= Task objective =
All of the records below must be reproduced exactly, minus any pictures.

━━━━━ Dataset

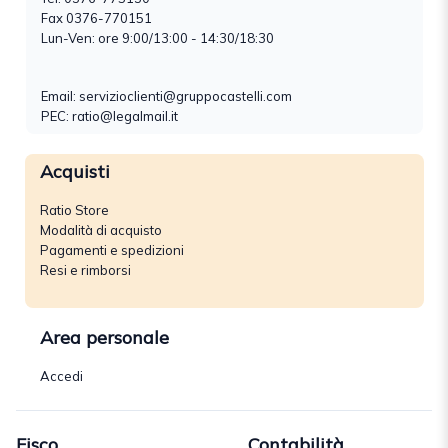
Fax 0376-770151
Lun-Ven: ore 9:00/13:00 - 14:30/18:30
Email:
servizioclienti@gruppocastelli.com
PEC: ratio@legalmail.it
Acquisti
Ratio Store
Modalità di acquisto
Pagamenti e spedizioni
Resi e rimborsi
Area personale
Accedi
Fisco
Contabilità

━━━━━━━━━━

= Task result =
Fax 0376-770151
Lun-Ven: ore 9:00/13:00 - 14:30/18:30
Email:
servizioclienti@gruppocastelli.com
PEC: ratio@legalmail.it
Acquisti
Ratio Store
Modalità di acquisto
Pagamenti e spedizioni
Resi e rimborsi
Area personale
Accedi
Fisco
Contabilità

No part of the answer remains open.